1. Gün: Trabzon | Atatürk Köşkü |Ayasofya | Akçaabat | Sümela Manastırı
Atatürk Köşkü
1923’te ilk Trabzon ziyaretinde Ulu Önder Atatürk’ün etkilendiği bu köşk, 1890’de inşa edilmiş. Daha sonra Trabzon halkı tarafından satın alınıp kendilerine hediye edilmiş. Bu müze, Türk halkının Türkiye Cumhuriyeti’nin kurucusuna duyduğu sevginin güzel ifadelerinden biridir. Mustafa Kemal, vasiyetinin bir bölümünü de burada yazmıştır. Üçüncü ziyaretinde “İnsanın serveti, kendi manevi kişiliğinde olmalıdır. Ben büyük milletime daha neler vermek istiyorum.” demiştir.
Ayasofya
Ayasofya Müzesi Manuel Komenos döneminde inşa edilmiştir, (1238 – 1263). Kilise olarak yaptırılan bina Sultan II. Mehmet tarafından 1453’te camiye dönüştürülmüştür. Birinci Dünya Savaşı sırasında hastane olarak kullanılmış ve daha sonra tekrar cami ve 1964’te müze haline getirilmiştir.
Sümela Manastırı
Altındere sınırları içinde 1200 metre yükseklikte bulunan ve Meryem Ana’ya adanmış Sümela Manastırı, yapıyı çevreleyen güzel bitki örtüsü ile beni şaşırttı. Mimarisini ve tarihini keşfettiğinizde manastıra duyduğunuz hayranlık büyüsü devam ediyor. Ancak Manastır ziyareti hak edilen bir şey; ona ulaşmadan ve Meryem Ana’nın izlerini keşfetmeden önce dar ve uzun basamakları tırmanmalısınız. Manastırın zamana yenilmemiş yapısı ve özellikle de kurulduğu muhteşem ortamı keşfettiğinizde bu tırmanışı unutacaksınız.

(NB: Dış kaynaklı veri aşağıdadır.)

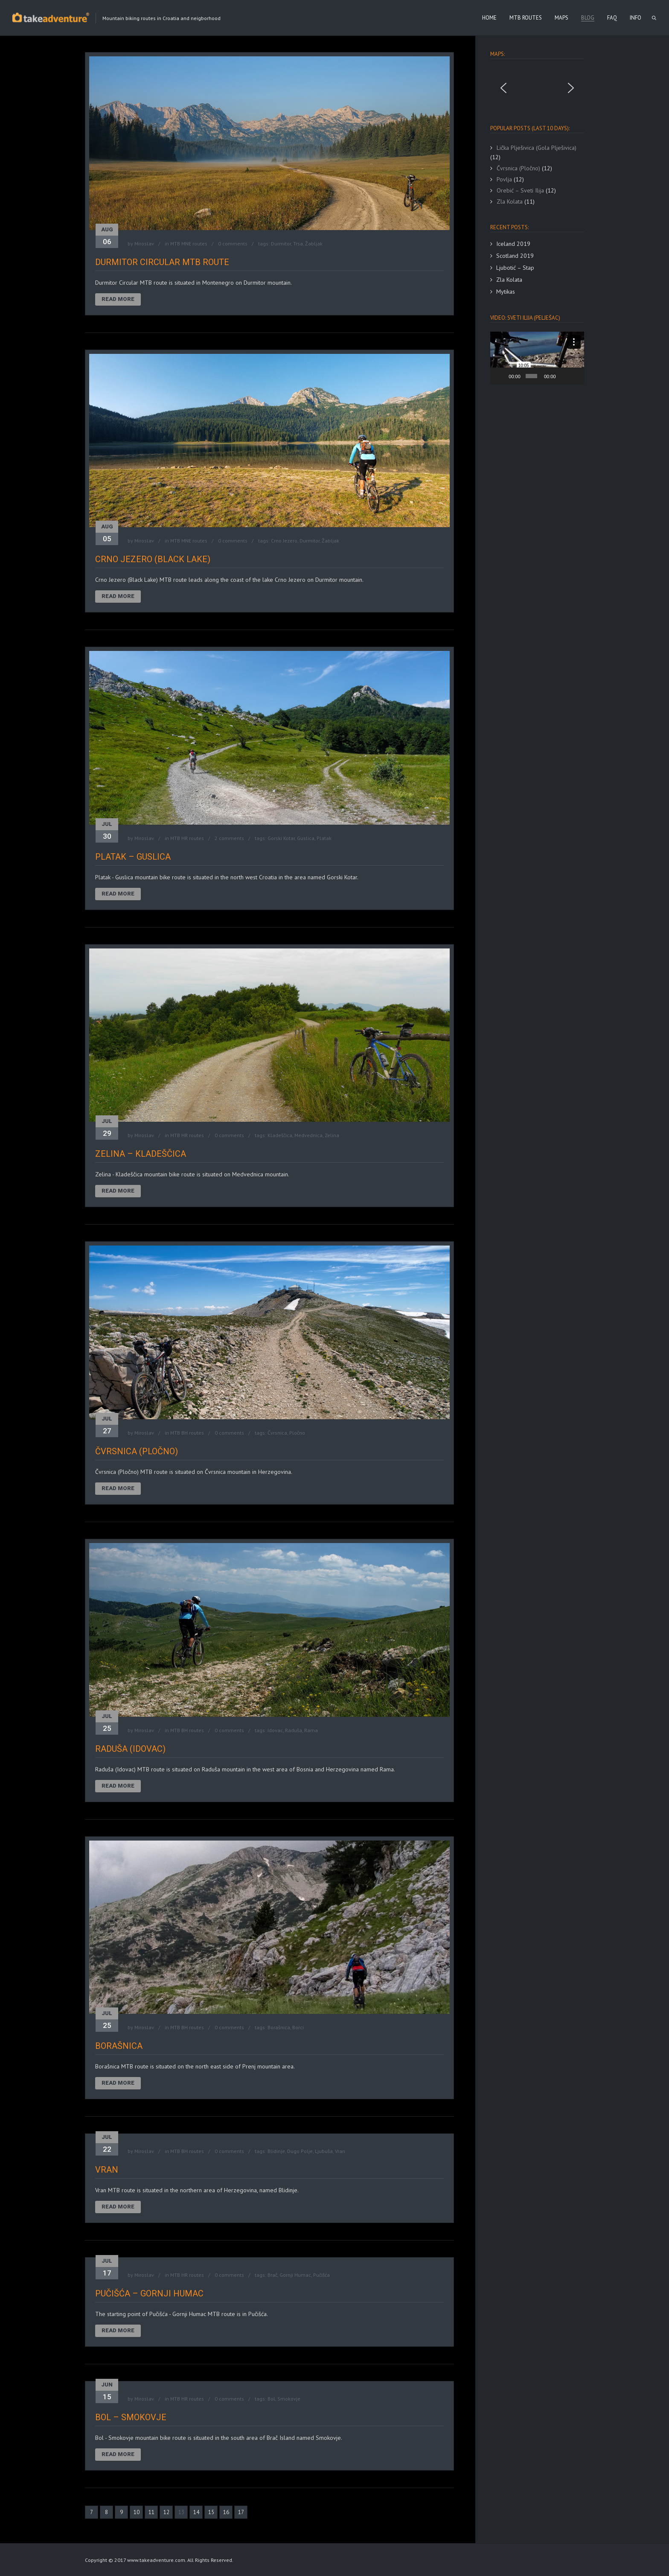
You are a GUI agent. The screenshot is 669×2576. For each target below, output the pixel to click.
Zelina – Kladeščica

2. Gün : Uzungöl | Karaster ve Lustra Yaylaları | Çay Fabrikası | Rize Bezleri | Ayder
Trabzon’un, yani bölgenin en büyük şehrinin, kalbinde, muhteşem dağlar ve ormanlar arasında, olağanüstü bir mücevher saklı: Uzungöl. Güne Uzungöl’ün dinlendirici doğasında başlıyoruz, büyüleyici manzaralarıyla kendisine gösterilen ilgiyi gerçekten hak ediyor. Lustra ve Karaster yaylası ziyaretiyle devam ediyoruz. Güzel ahşap evler ve hayal kurduran bir dünya keşfediyoruz. Bir çay fabrikasında kısa ama hoş bir moladan sonra, Fırtına deresinin 1350 metre yüksekliğinde bulunan Ayder Yaylasının cazibesine kapılıyoruz. Daha sonra, adımlarımız bizi Gelintülü şelalesine götürüyor. Doğada rahatlama ve özümüze dönme vakti. Bu huzurlu anın keyfini sonuna kadar çıkardık. Geçe çöküp, ateş yakıldıktan sonra ise büyü bu sefer geleneksel Karadeniz gecesiyle devam etti – bayıldım!
3. Gün : Batum
Batum’da günü geçirmek üzere sınırı geçiyoruz. Eski Sovyet evleri ve ünlü anıtlardan esinlenmiş ultra modern binalar arasındaki kontrastı izleyerek geçirdiğimiz keyifli bir gündü. Beklenmedik ve görkemli bambu ormanında bir yürüyüşle kapattığımız kısa bir geziydi. Ancak itiraf etmeliyim ki şehir beni cezp etmedi ve diğer taraftaki mucizelere geri dönmek için sabırsızlandım!
4. Gün : Borkça | Karagöl | Çoruh Nehri |Zilkale | Palovit
Rize’yi gezmek, her dönemeçte nehirlerin, dağların nefes kesici manzaralarına hayran kalmak anlamına geliyor. Macera, %95 ormanla kaplı olan ve yeşil alanları birbirini takip ettiği ancak birbirine benzemediği Artvin ziyaretiyle devam ediyor. Karagöl’ü ve tropik ormanlara benzeyen unutulmaz bir ekosistemin büyüleyici güzelliğini keşfediyoruz. Turistlerin yokluğu, bana göre, burayı daha cazip ve huzurlu kılıyor.